One year, one month later...another car accident.  Really?  Yes, really.  I'm okay.  My feelings are hurt.  I feel like a fool..an idiot.  But I'm alive.  Wish I could say this didn't involve another car but I ended up rear-ending someone.  Going down Telegraph.  I saw the light turn yellow, I took my foot off the accelerator.  The car in front of me had more than enough time to make it before it turned red.  Instead, they slammed on their brakes.  Car was about 15-20 feet behind the line.  I didn't have enough time even though I slammed on my brakes.  I watched the rear end come closer and then the front hood crumpled up in front of me.  Slow motion, just like last year.  Same car that I just filled up with gas ($50).  Yeah, I was thrilled.  Got checked at ER.  No trauma this time.  But it took a while.  Discharged with a note off for the rest of the week, neck sprain, and script for pain meds.
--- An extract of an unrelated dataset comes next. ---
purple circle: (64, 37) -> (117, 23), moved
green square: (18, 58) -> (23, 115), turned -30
I am eternally grateful for my in-laws who were there for me, once again.  Ever since I had cancer, they have been there in my moments of need.  Can't even explain the gratitude I feel for them.  I just truly appreciate them and love them.  I hated telling S.  He's out of the country, not just out of town.  But I couldn't not tell him.  And my mom?  Yeah, well, we'll move on.
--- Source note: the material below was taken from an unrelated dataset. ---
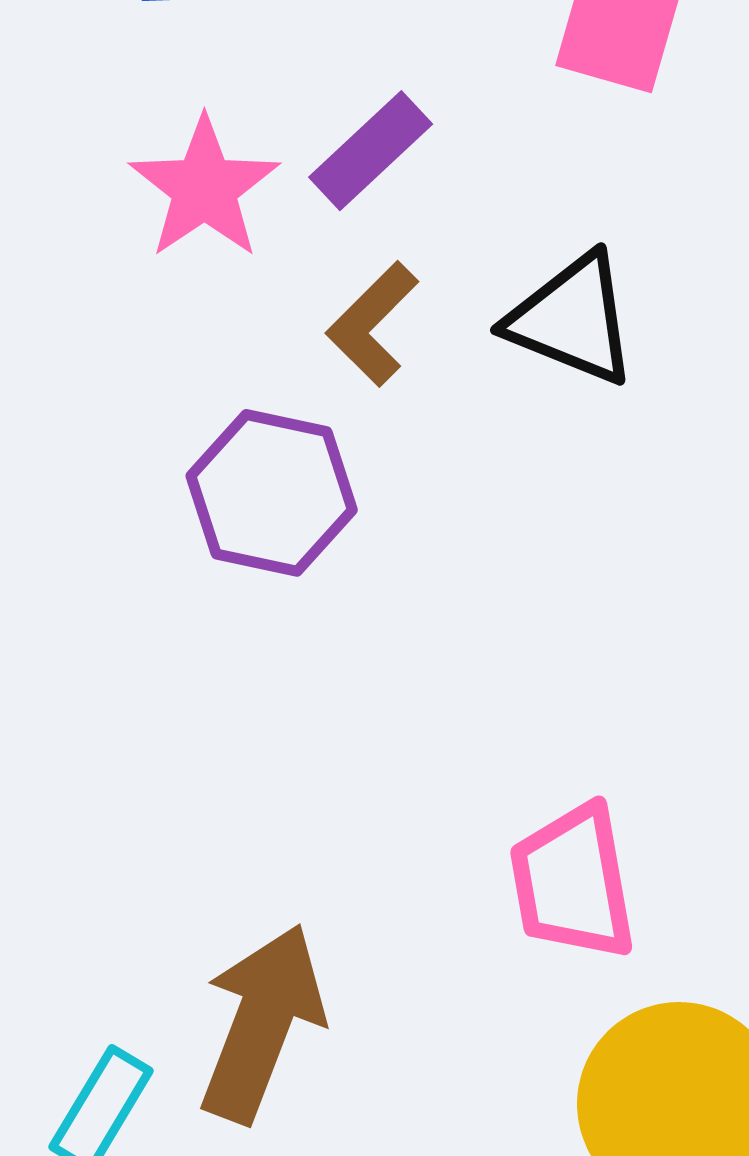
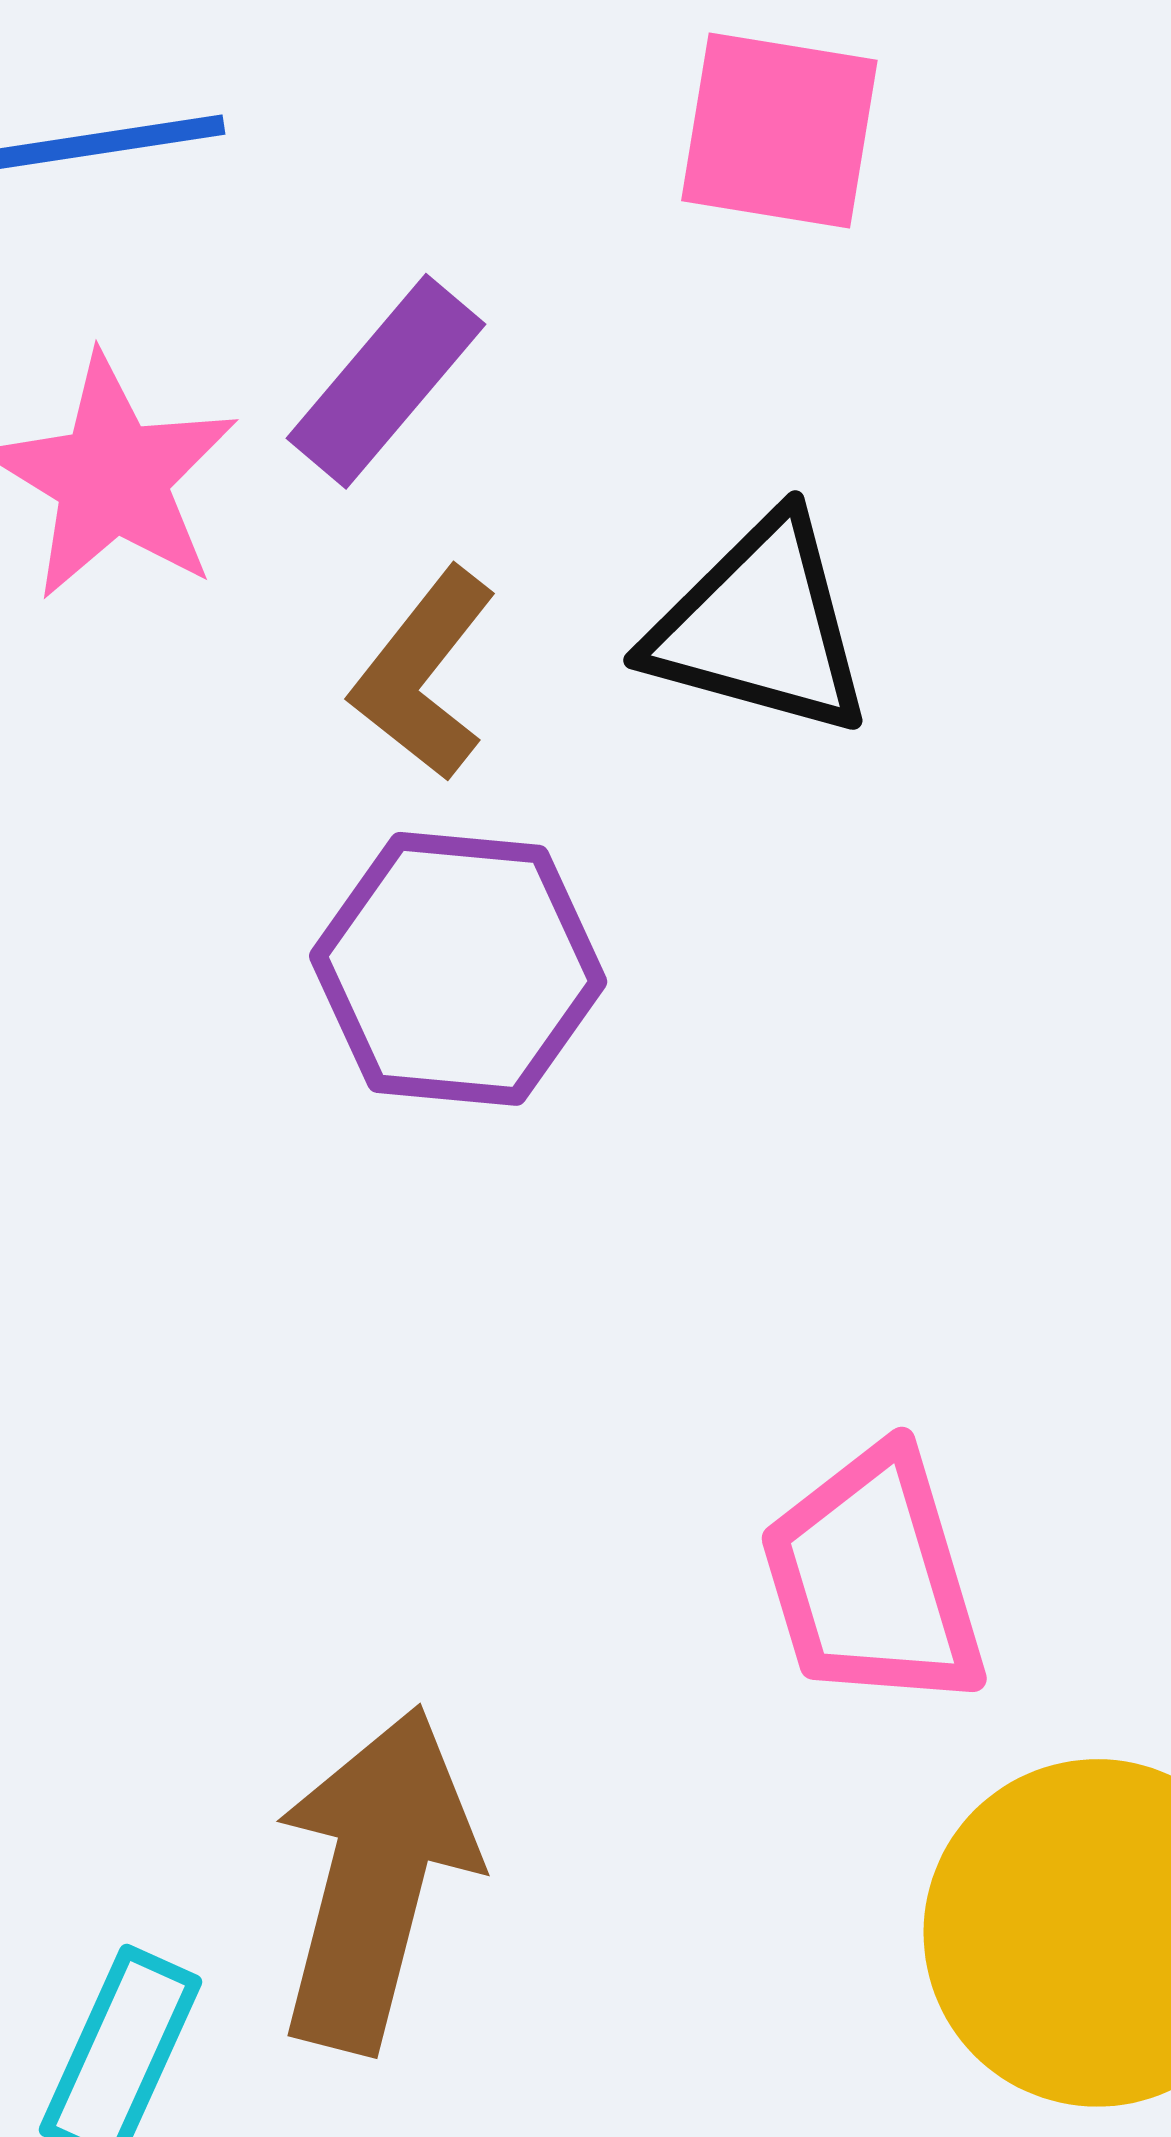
purple hexagon: (272, 493) -> (458, 969), moved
So the meaning of all this?  Not sure...slow down??  Stop trying to do everything??  Or flip it and be just more grateful for the blessings.  Be thankful that I learn that asking for help isn't a bad thing.  And that taking the time to pray before I start driving, always helps, even in ways that don't seem like it because after all, I walked away from another accident.

I can't express to you how much I have been feeling like things were finally starting to turn around for me.  I've been hopeful and really trying to envision my future of things that I wanted to accomplish and do.  Maybe this is part of the learning curve, I have to assume that, don't I?  God doesn't put us in situations we can't handle.  I don't know how much more tragedy I can assume within my life though, but if that is what I am supposed to endure, than I must endure...and I will do it with great love and trust in Him.  Thank you, Lord, for your constant watch and protection.  I know I am not worthy and feel blessed for Your loving care.  Amen.

Saturday, March 19, 2011

March 19...three years now.  Wow.  Time continues to march on.  I usually take time for me on this day, to just reflect and remember.  The other day I usually take is October 6...well, Elon now has that day.  :)
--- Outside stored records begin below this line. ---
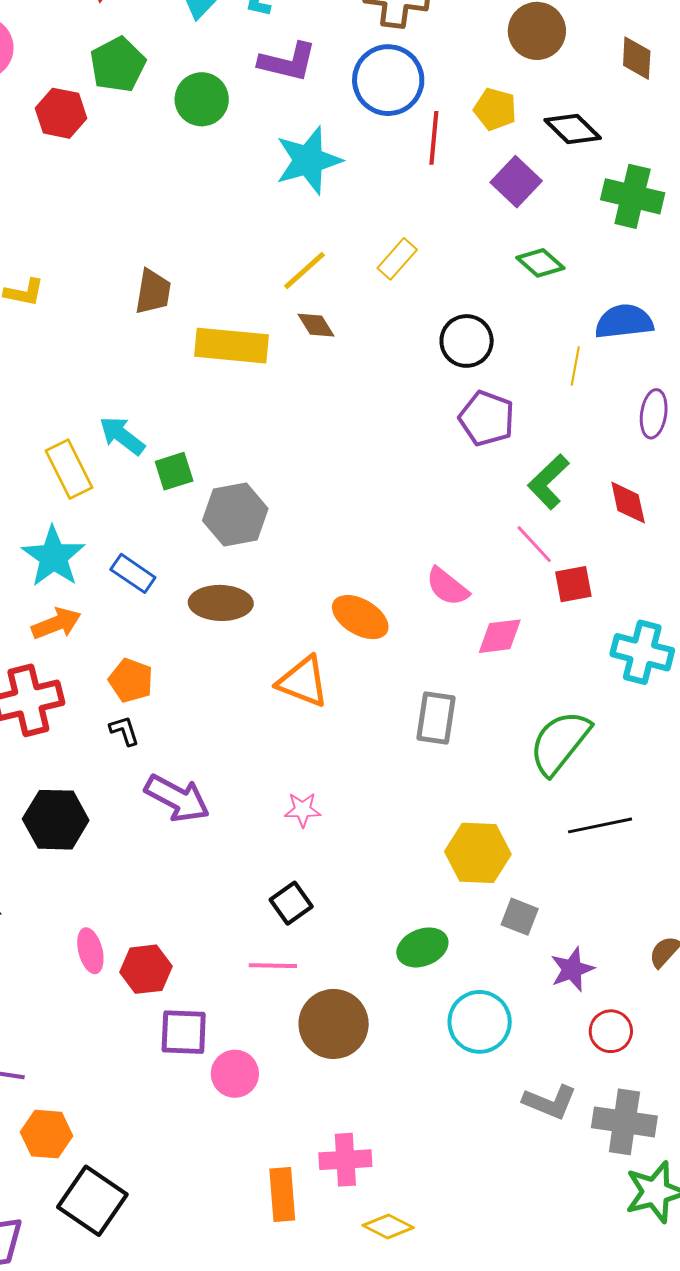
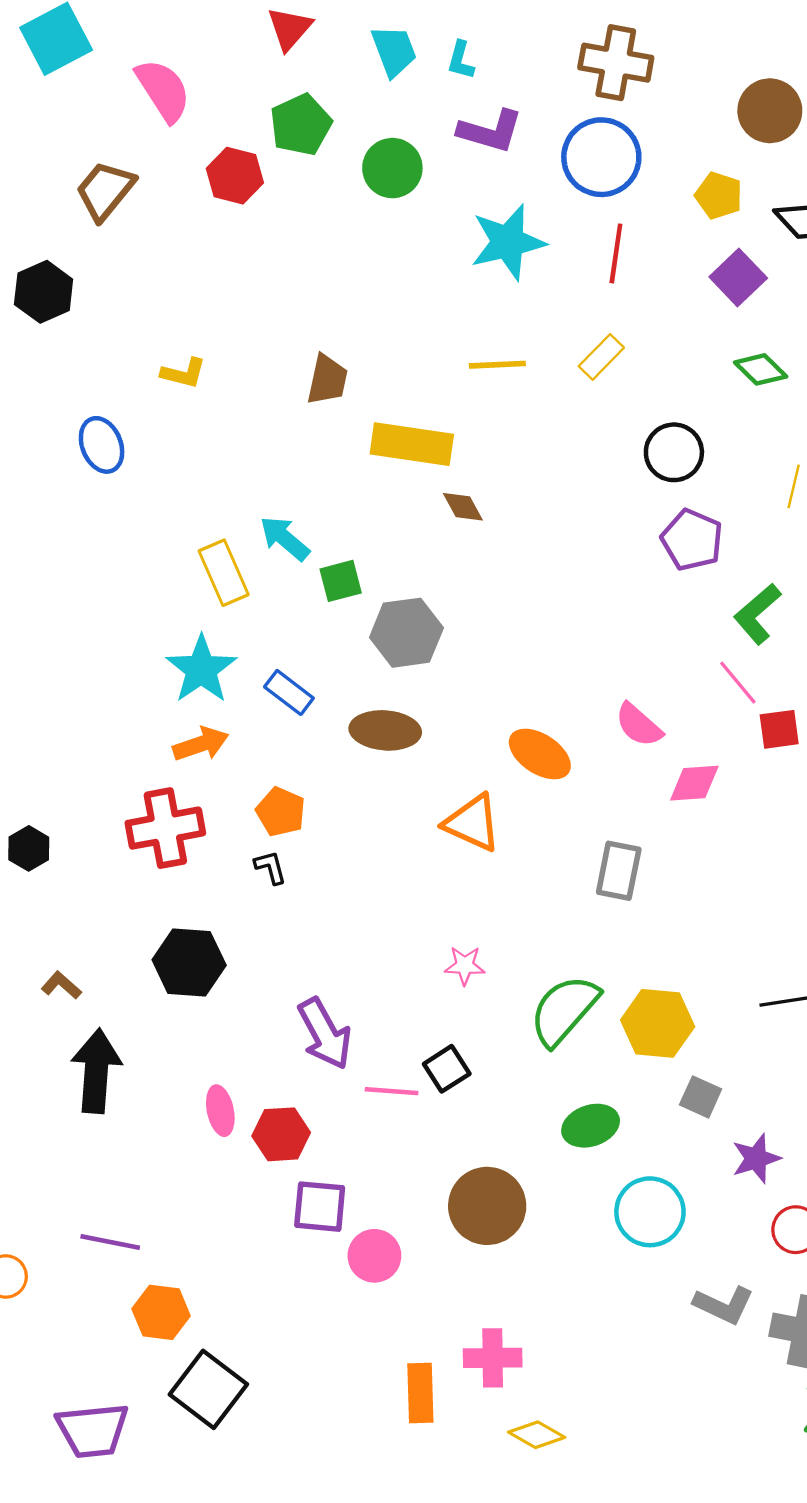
red line: (434, 138) -> (616, 253), moved
yellow line: (304, 270) -> (497, 365), turned 36
brown diamond: (316, 325) -> (463, 507), moved
green semicircle: (560, 743) -> (564, 1010), moved
purple arrow: (177, 798) -> (325, 1034), moved, turned 30
pink line: (273, 966) -> (392, 1091), moved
I'm not going to be sad today.  It was a good day three years ago when I had my last chemo treatment and so I won't be sad.  But then why, when I think about it, do the tears still come to the corners of my eyes?  And that rush of heavy breathing start?  Because for me, despite it being three years ago, still seems like just yesterday.

Wednesday, March 16, 2011

I want to tell you what I want.  So that it can be real.  So that I can be definitive and not be scared.  But before I do that, I need to talk about "balance" and what that means.  I was asked yesterday how I manage to handle my family and work lives.  I laughed...out loud...not just a lol, but really laughed.  Why?  Because I don't think I do it well.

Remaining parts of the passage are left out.